Secondly, the news of bail to Jagan has been received with a bang in the State. Given the seriousness of the CBI’s allegation of dispropor-tionate assets against Jagan, nobody had ever thought that he would be granted bail, at least not so soon. This is the reason why many in the State, including the Opposition parties, think that the bail is the result of a secret pact between the Congress and YSRCP. It has been alleged that Sonia Gandhi would help Jagan to get bail and later wriggle out of the CBI case; and Jagan, in turn, would help her son, Rahul Gandhi, in becoming the Prime Minister with his MPs. Whether there is an agreement or not, the transfer of the CBI Joint Director who was investigating the case and the speed with which the bail was granted, particularly at a juncture when the State is going through a severe turmoil in the form of agitations for separate and united Andhra Pradesh, gave strength to those allegations.

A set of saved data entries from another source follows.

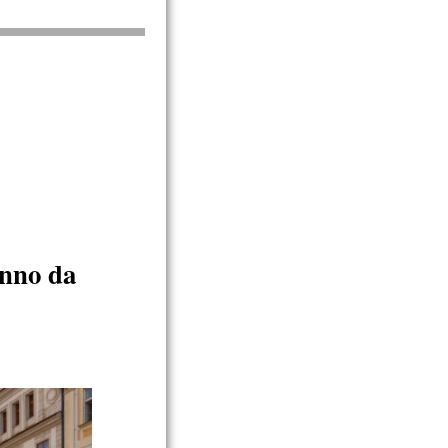
nno da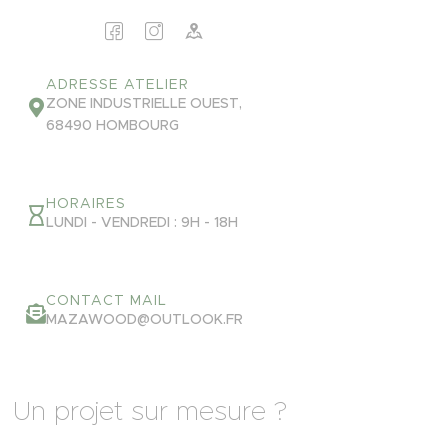
ADRESSE ATELIER
ZONE INDUSTRIELLE OUEST,
68490 HOMBOURG
HORAIRES
LUNDI - VENDREDI : 9H - 18H
CONTACT MAIL
MAZAWOOD@OUTLOOK.FR
Un projet sur mesure ?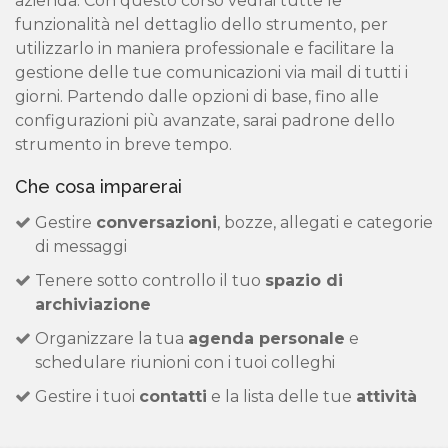
azienda. Con questo corso vedrai tutte le
funzionalità nel dettaglio dello strumento, per
utilizzarlo in maniera professionale e facilitare la
gestione delle tue comunicazioni via mail di tutti i
giorni. Partendo dalle opzioni di base, fino alle
configurazioni più avanzate, sarai padrone dello
strumento in breve tempo.
Che cosa imparerai
Gestire
conversazioni
, bozze, allegati e categorie
di messaggi
Tenere sotto controllo il tuo
spazio di
archiviazione
Organizzare la tua
agenda personale
e
schedulare riunioni con i tuoi colleghi
Gestire i tuoi
contatti
e la lista delle tue
attività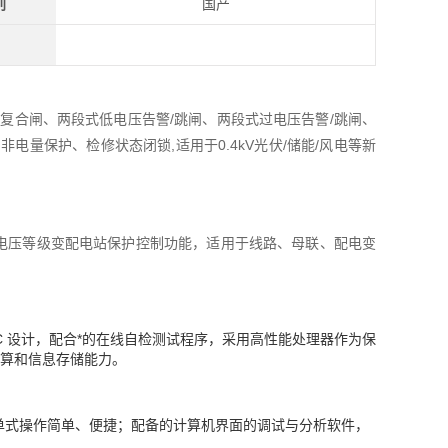
别
国产
复合闸、两段式低电压告警/跳闸、两段式过电压告警/跳闸、
量保护、检修状态闭锁,适用于0.4kV光伏/储能/风电等新
下电压等级变配电站保护控制功能，适用于线路、母联、配电变
C 设计，配合*的在线自检测试程序，采用高性能处理器作为保
辑运算和信息存储能力。
单式操作简单、便捷；配备的计算机界面的调试与分析软件，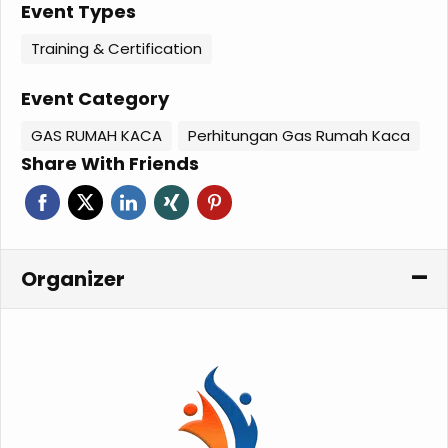
Event Types
Training & Certification
Event Category
GAS RUMAH KACA
Perhitungan Gas Rumah Kaca
Share With Friends
Organizer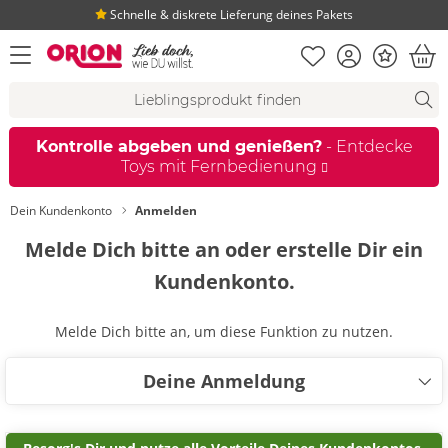
Schnelle & diskrete Lieferung deines Pakets
Merkliste
Konto
Bonus
Menü öffnen
War
Suchvorschläge
Suche
Fi
Kontrolle abgeben und genießen?
- Entdecke
Toys mit Fernbedienung
Dein Kundenkonto
Anmelden
Melde Dich bitte an oder erstelle Dir ein
Kundenkonto.
Melde Dich bitte an, um diese Funktion zu nutzen.
Deine Anmeldung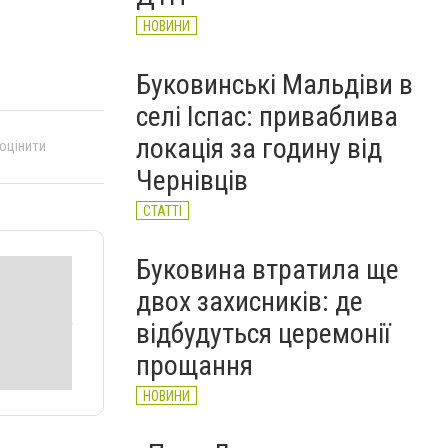
НОВИНИ
Буковинські Мальдіви в
селі Іспас: приваблива
локація за годину від
 оцінити
Чернівців
СТАТТІ
Буковина втратила ще
двох захисників: де
відбудуться церемонії
прощання
НОВИНИ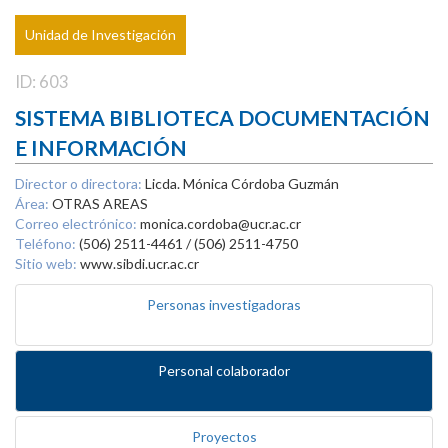
Unidad de Investigación
ID: 603
SISTEMA BIBLIOTECA DOCUMENTACIÓN
E INFORMACIÓN
Director o directora:
Licda. Mónica Córdoba Guzmán
Área:
OTRAS AREAS
Correo electrónico:
monica.cordoba@ucr.ac.cr
Teléfono:
(506) 2511-4461 / (506) 2511-4750
Sitio web:
www.sibdi.ucr.ac.cr
Personas investigadoras
Personal colaborador
Proyectos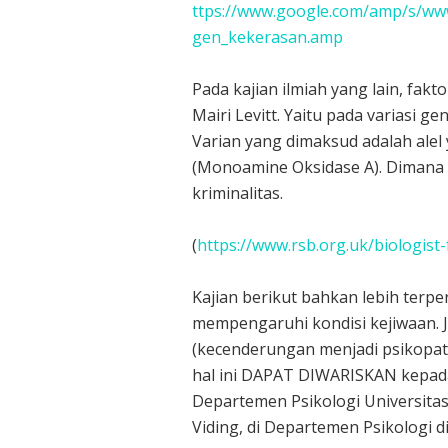
ttps://www.google.com/amp/s/www
gen_kekerasan.amp
Pada kajian ilmiah yang lain, fakt
Mairi Levitt. Yaitu pada variasi g
Varian yang dimaksud adalah ale
(Monoamine Oksidase A). Dimana ka
kriminalitas.
(
https://www.rsb.org.uk/biologist
Kajian berikut bahkan lebih terper
mempengaruhi kondisi kejiwaan. 
(kecenderungan menjadi psikopat) 
hal ini DAPAT DIWARISKAN kepada
Departemen Psikologi Universitas
Viding, di Departemen Psikologi di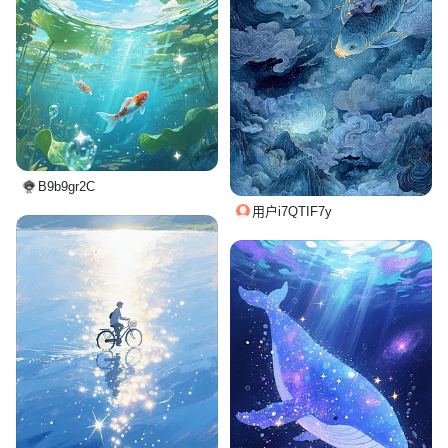
B9b9gr2C
用户i7QTIF7y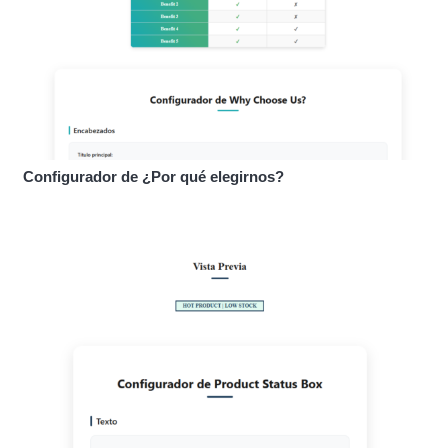
Configurador de ¿Por qué elegirnos?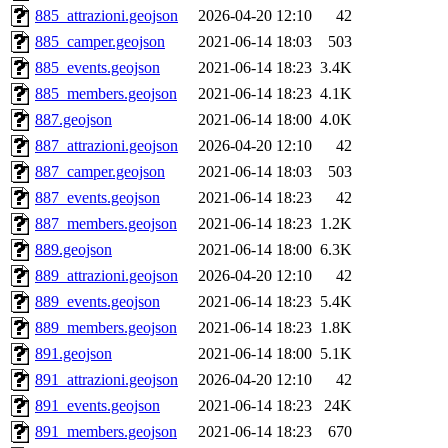
885_attrazioni.geojson
2026-04-20 12:10
42
885_camper.geojson
2021-06-14 18:03
503
885_events.geojson
2021-06-14 18:23
3.4K
885_members.geojson
2021-06-14 18:23
4.1K
887.geojson
2021-06-14 18:00
4.0K
887_attrazioni.geojson
2026-04-20 12:10
42
887_camper.geojson
2021-06-14 18:03
503
887_events.geojson
2021-06-14 18:23
42
887_members.geojson
2021-06-14 18:23
1.2K
889.geojson
2021-06-14 18:00
6.3K
889_attrazioni.geojson
2026-04-20 12:10
42
889_events.geojson
2021-06-14 18:23
5.4K
889_members.geojson
2021-06-14 18:23
1.8K
891.geojson
2021-06-14 18:00
5.1K
891_attrazioni.geojson
2026-04-20 12:10
42
891_events.geojson
2021-06-14 18:23
24K
891_members.geojson
2021-06-14 18:23
670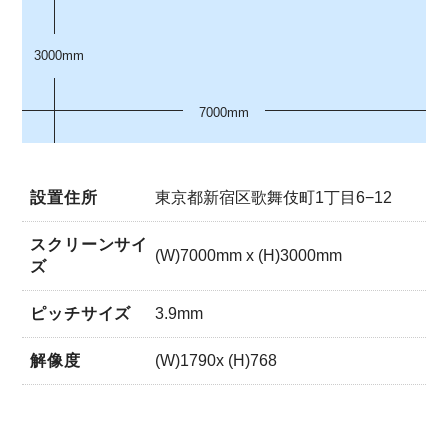
3000mm
7000mm
設置住所
東京都新宿区歌舞伎町1丁目6−12
スクリーンサイ
(W)7000mm x (H)3000mm
ズ
ピッチサイズ
3.9mm
解像度
(W)1790x (H)768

The politics of bail apart, Jagan’s release would change the political scenario in Seemandhra drastically. The YSR Congress is the only party that has openly opposed the bifurcation decision and is agitating to keep the State united. Now with Jagan’s leadership the agitation for a united Andhra Pradesh is bound to be reinforced. Incidentally this is what the Congress wanted—a reinvigorated agitation under the leadership of the YSRCP. It is aware that it has lost its ground to the YSRCP and it does not want the TDP to take advantage of the agitation as it cannot enter into any sort of a alliance with the latter. On the contrary, if the YSRCP controls the agitation, it is bound to consolidate its position in Seemandhra. This, in turn, would help the party to reap rich harvest in the coming elections and emerge as the single largest party in the region. In the event of a fractured mandate at the Centre, the Congress may seek a post-poll alliance with the YSRCP. It is very likely that Jagan would come to terms with the Congress as the CBI case against him is far from over. This way Jagan can take charge as the CM of the new State and support the UPA Government at the Centre either as a coalition partner or from outside. In a way, by entering into a post-poll alliance with the YSR Congress, the Congress can ensure that it remains in power in Seemandhra; and in Telangana, either in alliance with the TRS or without it, the Congress can return to power in the new State since it is responsible for its creation. Would the Congress succeed in this grand game-plan? One has to wait and watch.

Dr Sambaiah Gundimeda is an Assistant Professor, Council for Social Development, Hyderabad. Currently he is the Charles Wallace India Trust Visiting Fellow at IASH, University of Edinburgh.